━━ Input for this task ━━

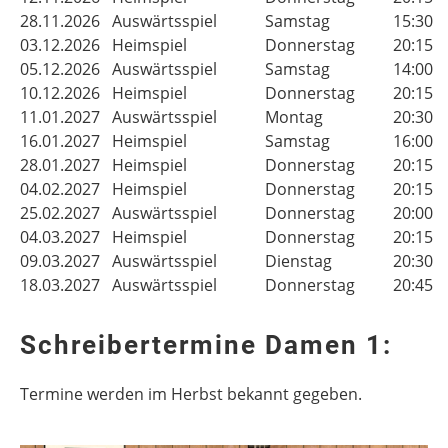
28.11.2026
Auswärtsspiel
Samstag
15:30 
03.12.2026
Heimspiel
Donnerstag
20:15 
05.12.2026
Auswärtsspiel
Samstag
14:00 
10.12.2026
Heimspiel
Donnerstag
20:15 
11.01.2027
Auswärtsspiel
Montag
20:30 
16.01.2027
Heimspiel
Samstag
16:00 
28.01.2027
Heimspiel
Donnerstag
20:15 
04.02.2027
Heimspiel
Donnerstag
20:15 
25.02.2027
Auswärtsspiel
Donnerstag
20:00 
04.03.2027
Heimspiel
Donnerstag
20:15 
09.03.2027
Auswärtsspiel
Dienstag
20:30 
18.03.2027
Auswärtsspiel
Donnerstag
20:45 
Schreibertermine Damen 1:
Termine werden im Herbst bekannt gegeben.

━━━

_Task prompt_
Please repeat the data above exactly as it appears, pictures excluded.

_Response to the task_
28.11.2026
Auswärtsspiel
Samstag
15:30 
03.12.2026
Heimspiel
Donnerstag
20:15 
05.12.2026
Auswärtsspiel
Samstag
14:00 
10.12.2026
Heimspiel
Donnerstag
20:15 
11.01.2027
Auswärtsspiel
Montag
20:30 
16.01.2027
Heimspiel
Samstag
16:00 
28.01.2027
Heimspiel
Donnerstag
20:15 
04.02.2027
Heimspiel
Donnerstag
20:15 
25.02.2027
Auswärtsspiel
Donnerstag
20:00 
04.03.2027
Heimspiel
Donnerstag
20:15 
09.03.2027
Auswärtsspiel
Dienstag
20:30 
18.03.2027
Auswärtsspiel
Donnerstag
20:45 
Schreibertermine Damen 1:
Termine werden im Herbst bekannt gegeben.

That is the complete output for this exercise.